I took my boots, I took my jacket and I took my hat,
I headed off to where the city was at,
It was twenty miles by foot away from here,
Nonetheless, I had no doubt that I would get there,
I sheltered by some trees when it started to get dark,
Next day I kept on walking through the park,
After a while I finally entered the town,
When I did I got a job with a man called Brown.
He had a food store so I got something to eat,
I stayed at his house, I didn't live on the street,
He did things for me and I did things for him,
When I turned eighteen I left on a whim,
I took my boots, took my jacket, took my hat and was gone,
I told Mr. Brown that I had to move on.
I followed the street; I had no load to carry,
I didn't look back even when I joined the Army.
Sergeant Stone said, "Go on touch that bomb."
My hand tingled before it went numb.
I felt it really like a tightening, a tension,
It was hard to explain, even hard to mention,
He said, "You'll know when the target is right,"
"Just push the button as you aim for the light."
So I did.
Now they call me ‘Bombs!’ I'm the best they've got,
I've got a friend called 'Bullets' cause his hand is real hot,
He could line ten men up against the tallest wall
And shoot their heads off. We clap when they fall.

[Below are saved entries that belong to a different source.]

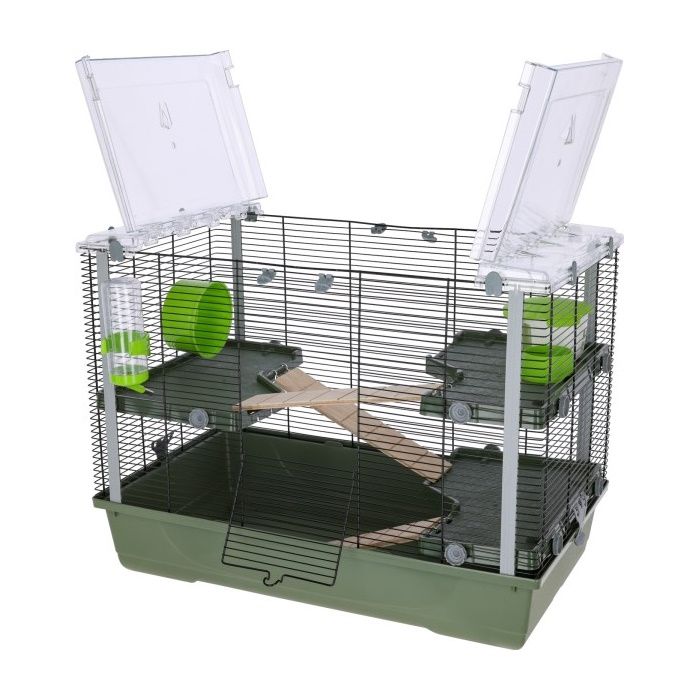 The image size is (700, 700). I want to click on grey pannel, so click(470, 505). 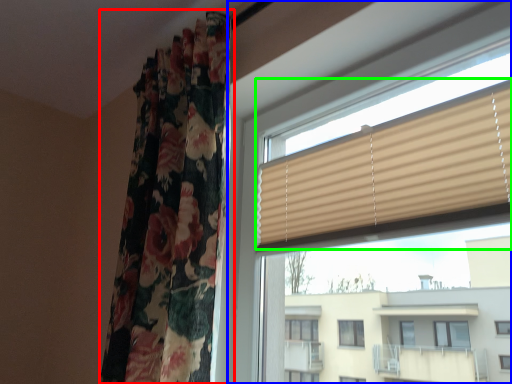 Question: Based on their relative distances, which object is farther from curtain (highlighted by a red box)? Choose from window (highlighted by a blue box) and window blind (highlighted by a green box).

Choices:
 (A) window
 (B) window blind

Answer: (B) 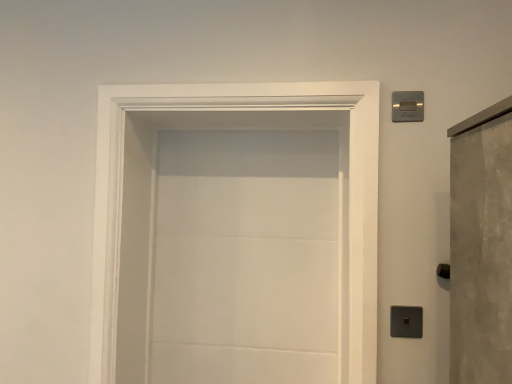 Measure the distance between point (410, 104) and camera.

Point (410, 104) is 4.05 feet from camera.

What is the approximate width of satin silver switch at upper right?

It is 0.39 inches.

The width and height of the screenshot is (512, 384). Find the location of `satin silver switch at upper right`. satin silver switch at upper right is located at coordinates (407, 106).

What do you see at coordinates (407, 106) in the screenshot?
I see `satin silver switch at upper right` at bounding box center [407, 106].

In order to face satin silver switch at upper right, should I rotate leftwards or rightwards?

Rotate right and turn 19.565 degrees.

What is the approximate width of white matte door at center?

The width of white matte door at center is 30.83 centimeters.

Locate an element on the screen. The image size is (512, 384). white matte door at center is located at coordinates (154, 189).

What do you see at coordinates (154, 189) in the screenshot? I see `white matte door at center` at bounding box center [154, 189].

At what (x,y) coordinates should I click in order to perform the action: click on satin silver switch at upper right. Please return your answer as a coordinate pair (x, y). Looking at the image, I should click on (407, 106).

Is satin silver switch at upper right to the left of white matte door at center from the viewer's perspective?

No.

Is satin silver switch at upper right in front of or behind white matte door at center in the image?

Visually, satin silver switch at upper right is located behind white matte door at center.

Which point is more forward, (x=403, y=116) or (x=130, y=274)?

→ Positioned in front is point (x=403, y=116).

From the image's perspective, between satin silver switch at upper right and white matte door at center, which one is located above?

satin silver switch at upper right appears higher in the image.

From a real-world perspective, is satin silver switch at upper right beneath white matte door at center?

No, from a real-world perspective, satin silver switch at upper right is not under white matte door at center.

Based on the photo, does satin silver switch at upper right have a lesser width compared to white matte door at center?

Yes, satin silver switch at upper right is thinner than white matte door at center.

Who is shorter, satin silver switch at upper right or white matte door at center?

satin silver switch at upper right.

Can you confirm if satin silver switch at upper right is bigger than white matte door at center?

No, satin silver switch at upper right is not bigger than white matte door at center.

Is satin silver switch at upper right located outside white matte door at center?

Yes, satin silver switch at upper right is located beyond the bounds of white matte door at center.

Are satin silver switch at upper right and white matte door at center making contact?

No.

Could you tell me if satin silver switch at upper right is turned towards white matte door at center?

No.

What's the angular difference between satin silver switch at upper right and white matte door at center's facing directions?

The angular difference between satin silver switch at upper right and white matte door at center is 7.13 degrees.

Locate an element on the screen. light switch above the white matte door at center (from a real-world perspective) is located at coordinates (407, 106).

Between white matte door at center and satin silver switch at upper right, which one appears on the left side from the viewer's perspective?

Positioned to the left is white matte door at center.

Considering the relative positions of white matte door at center and satin silver switch at upper right in the image provided, is white matte door at center behind satin silver switch at upper right?

No, white matte door at center is in front of satin silver switch at upper right.

Does point (286, 119) come farther from viewer compared to point (405, 99)?

Yes, it is behind point (405, 99).

From the image's perspective, is white matte door at center located beneath satin silver switch at upper right?

Yes, from the image's perspective, white matte door at center is beneath satin silver switch at upper right.

From a real-world perspective, does white matte door at center stand above satin silver switch at upper right?

No, from a real-world perspective, white matte door at center is not above satin silver switch at upper right.

Which object is wider, white matte door at center or satin silver switch at upper right?

white matte door at center.

Considering the sizes of objects white matte door at center and satin silver switch at upper right in the image provided, who is shorter, white matte door at center or satin silver switch at upper right?

satin silver switch at upper right.

Looking at the image, does white matte door at center seem bigger or smaller compared to satin silver switch at upper right?

Clearly, white matte door at center is larger in size than satin silver switch at upper right.

Is white matte door at center outside of satin silver switch at upper right?

Yes, white matte door at center is located beyond the bounds of satin silver switch at upper right.

Is white matte door at center with satin silver switch at upper right?

white matte door at center and satin silver switch at upper right are clearly separated.

Is white matte door at center turned away from satin silver switch at upper right?

That's not correct — white matte door at center is not looking away from satin silver switch at upper right.

How different are the orientations of white matte door at center and satin silver switch at upper right in degrees?

7.13 degrees.

Where is `light switch on the right of white matte door at center`? Image resolution: width=512 pixels, height=384 pixels. light switch on the right of white matte door at center is located at coordinates (407, 106).

Identify the location of door on the left side of satin silver switch at upper right. The width and height of the screenshot is (512, 384). (154, 189).

I want to click on light switch above the white matte door at center (from the image's perspective), so click(x=407, y=106). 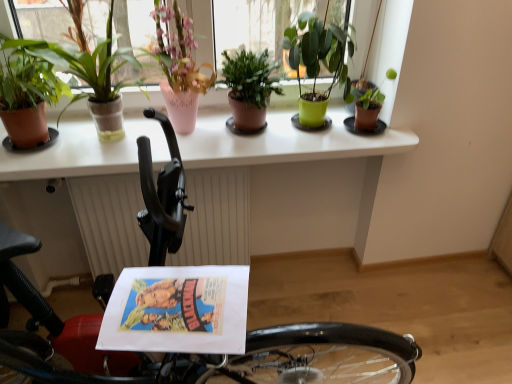 Describe the element at coordinates (324, 355) in the screenshot. I see `black rubber bicycle at lower left` at that location.

Measure the distance between point (250, 68) and camera.

Point (250, 68) is 4.98 feet away from camera.

Describe the element at coordinates (365, 109) in the screenshot. I see `green matte plant at upper right, marked as the 1th houseplant in a right-to-left arrangement` at that location.

Image resolution: width=512 pixels, height=384 pixels. I want to click on green matte plant at upper right, marked as the 1th houseplant in a right-to-left arrangement, so click(365, 109).

You are a GUI agent. You are given a task and a screenshot of the screen. Output one action in this format:
    pyautogui.click(x=<x>, y=<y>)
    Task: Click on the terracotta pot plant at left, the 5th houseplant when ordered from right to left
    This screenshot has height=384, width=512.
    Given the screenshot: What is the action you would take?
    pyautogui.click(x=91, y=70)

Image resolution: width=512 pixels, height=384 pixels. What do you see at coordinates (284, 143) in the screenshot?
I see `white glossy counter top at upper center` at bounding box center [284, 143].

What do you see at coordinates (318, 62) in the screenshot? I see `green matte plant at upper center, which is counted as the second houseplant, starting from the right` at bounding box center [318, 62].

The height and width of the screenshot is (384, 512). Find the location of `green matte plant at upper center, acting as the 5th houseplant starting from the left`. green matte plant at upper center, acting as the 5th houseplant starting from the left is located at coordinates (318, 62).

Identify the location of black rubber bicycle at lower left. The width and height of the screenshot is (512, 384). (324, 355).

The height and width of the screenshot is (384, 512). I want to click on bicycle on the right of the terracotta pot plant at left, the 5th houseplant when ordered from right to left, so click(324, 355).

Is black rubber bicycle at lower left positioned beyond the bounds of terracotta pot plant at left, the 5th houseplant when ordered from right to left?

When I turned twenty-one my Sergeant pulled me to the side,
They were going on a mission, I was chosen for the ride,
He said, "Your target's a hideout." I hit a school instead,
At the end of the count thirty children were dead,
He said, "We take orders then we follow through,
We shoot bullets, drop bombs there's nothing else we can do."

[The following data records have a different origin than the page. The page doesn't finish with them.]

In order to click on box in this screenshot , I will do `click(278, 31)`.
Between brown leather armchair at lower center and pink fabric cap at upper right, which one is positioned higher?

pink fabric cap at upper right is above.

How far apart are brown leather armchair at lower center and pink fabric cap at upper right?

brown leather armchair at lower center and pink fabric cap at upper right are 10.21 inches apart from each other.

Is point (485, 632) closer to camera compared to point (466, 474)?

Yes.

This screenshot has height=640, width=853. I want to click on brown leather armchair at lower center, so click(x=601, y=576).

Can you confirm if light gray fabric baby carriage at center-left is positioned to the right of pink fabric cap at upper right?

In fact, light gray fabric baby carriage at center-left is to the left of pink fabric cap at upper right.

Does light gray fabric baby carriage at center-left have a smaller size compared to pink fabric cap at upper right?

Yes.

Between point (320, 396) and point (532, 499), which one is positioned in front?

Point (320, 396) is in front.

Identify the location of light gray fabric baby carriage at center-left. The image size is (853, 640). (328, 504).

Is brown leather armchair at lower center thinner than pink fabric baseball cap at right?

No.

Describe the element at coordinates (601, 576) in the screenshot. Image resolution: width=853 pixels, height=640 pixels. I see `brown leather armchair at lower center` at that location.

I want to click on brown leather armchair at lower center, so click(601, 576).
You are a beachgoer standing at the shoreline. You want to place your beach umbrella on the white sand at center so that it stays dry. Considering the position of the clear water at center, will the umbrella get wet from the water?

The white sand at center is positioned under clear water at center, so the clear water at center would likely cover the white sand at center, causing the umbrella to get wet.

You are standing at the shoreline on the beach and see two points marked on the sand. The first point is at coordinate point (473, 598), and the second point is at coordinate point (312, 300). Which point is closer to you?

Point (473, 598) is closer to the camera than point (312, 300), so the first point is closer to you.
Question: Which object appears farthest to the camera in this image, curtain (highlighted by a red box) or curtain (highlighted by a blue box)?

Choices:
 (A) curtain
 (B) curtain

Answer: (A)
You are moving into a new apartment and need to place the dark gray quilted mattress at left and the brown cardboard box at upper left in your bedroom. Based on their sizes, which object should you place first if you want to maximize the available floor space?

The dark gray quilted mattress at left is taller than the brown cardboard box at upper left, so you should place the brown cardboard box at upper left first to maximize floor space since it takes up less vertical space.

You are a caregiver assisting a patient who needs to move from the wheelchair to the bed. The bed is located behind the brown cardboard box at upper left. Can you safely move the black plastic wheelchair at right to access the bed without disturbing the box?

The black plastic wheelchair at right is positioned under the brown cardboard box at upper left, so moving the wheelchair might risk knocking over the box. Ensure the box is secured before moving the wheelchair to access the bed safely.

It happened more than once no one took the blame,
The longer I stayed 'Bombs' became my only name.
'Bullets' was okay he just seemed to settle in,
As the years went by he did everything with a grin.
He said it was, "…his job" to pull the trigger,
I didn't expect he'd kill himself. So, go figure.
He stuck his gun in his mouth and smiled goodbye,
It took years but now I don't even ask why.
They shipped me to a hospital 'cause I couldn't go to sleep,
When they let me out I bought a car that was cheap,
I took my boots, took my jacket, took my hat and took flight,
All I wanted to do was to aim for the light.
Chapter 5: My buddy ‘Bullets’
The room went silent at the last line but the words hung in the air. Captain Hardy sat back as I leaned forward and laid the pages gently on his desk. He picked them up and glanced quickly through the poem then, he raised his head and repeated quietly at me,“Good soldiers are hard to find and even harder to let go of”.
“Bullets was a good soldier”.
“But now we’ve got to let him go correct?”
“You’re a good soldier also Sergeant. I believe that you can let this one go and move on”.
“Very well Sergeant. Your discharge papers are at the front desk, you’re dismissed”.
“Thank you Sir”.
Chapter 6: Discharge
The administrative clerk smiled broadly at me as I signed off for my package. It was almost her quitting time so I asked,
“Going anywhere after work?”
“Take a ride in my car”.
“Sure. Where are we going?”
“Well, we could pick up my buddy Bullets and just aim for the light?”
“Yeah. That’s a plan”.
I walked to the car and sat down to wait for her. I started thinking that I hope Bullets doesn’t mind the extra company for tonight. And I just started laughing because they all think he’s dead but only I know differently.